EXERCISE OBJECTIVE | Copy, from the entries below, each line in which the string "proc" appears.

THE DATA START

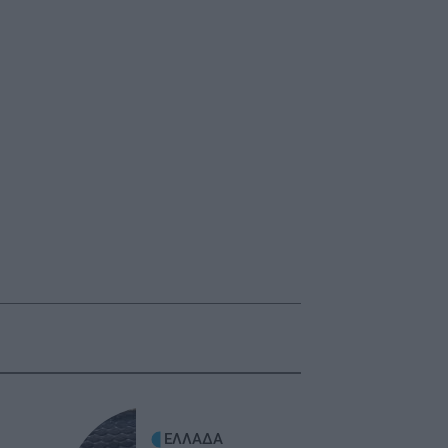
ΕΛΛΑΔΑ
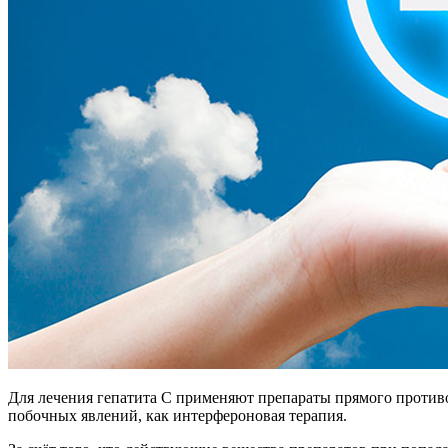
Для лечения гепатита С применяют препараты прямого противов
побочных явлений, как интерфероновая терапия.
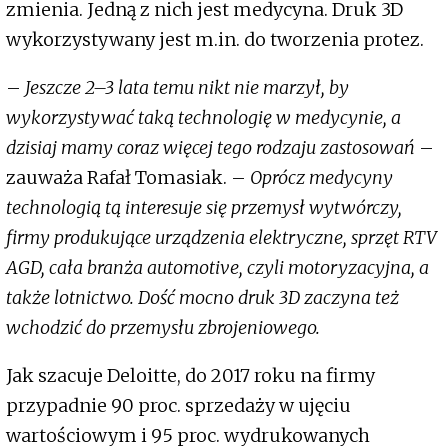
zmienia. Jedną z nich jest medycyna. Druk 3D
wykorzystywany jest m.in. do tworzenia protez.
–
Jeszcze 2–3 lata temu nikt nie marzył, by
wykorzystywać taką technologię w medycynie, a
dzisiaj mamy coraz więcej tego rodzaju zastosowań
–
zauważa Rafał Tomasiak. –
Oprócz medycyny
technologią tą interesuje się przemysł wytwórczy,
firmy produkujące urządzenia elektryczne, sprzęt RTV
AGD, cała branża automotive, czyli motoryzacyjna, a
także lotnictwo. Dość mocno druk 3D zaczyna też
wchodzić do przemysłu zbrojeniowego.
Jak szacuje Deloitte, do 2017 roku na firmy
przypadnie 90 proc. sprzedaży w ujęciu
wartościowym i 95 proc. wydrukowanych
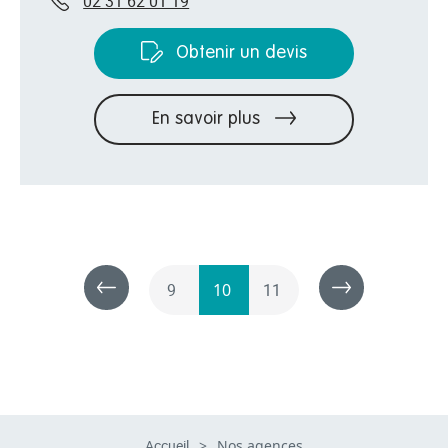
02 31 62 01 19
Obtenir un devis
En savoir plus
9
10
11
Accueil
>
Nos agences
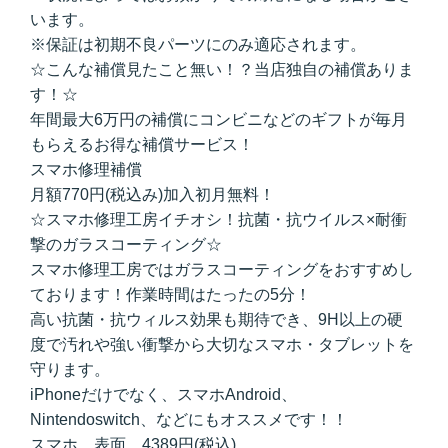
います。
※保証は初期不良パーツにのみ適応されます。
☆こんな補償見たこと無い！？当店独自の補償ありま
す！☆
年間最大6万円の補償にコンビニなどのギフトが毎月
もらえるお得な補償サービス！
スマホ修理補償
月額770円(税込み)加入初月無料！
☆スマホ修理工房イチオシ！抗菌・抗ウイルス×耐衝
撃のガラスコーティング☆
スマホ修理工房ではガラスコーティングをおすすめし
ております！作業時間はたったの5分！
高い抗菌・抗ウィルス効果も期待でき、9H以上の硬
度で汚れや強い衝撃から大切なスマホ・タブレットを
守ります。
iPhoneだけでなく、スマホAndroid、
Nintendoswitch、などにもオススメです！！
スマホ 表面 4389円(税込)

THE DATA END

ANSWER BOX |
przypadnie 90 proc. sprzedaży w ujęciu
wartościowym i 95 proc. wydrukowanych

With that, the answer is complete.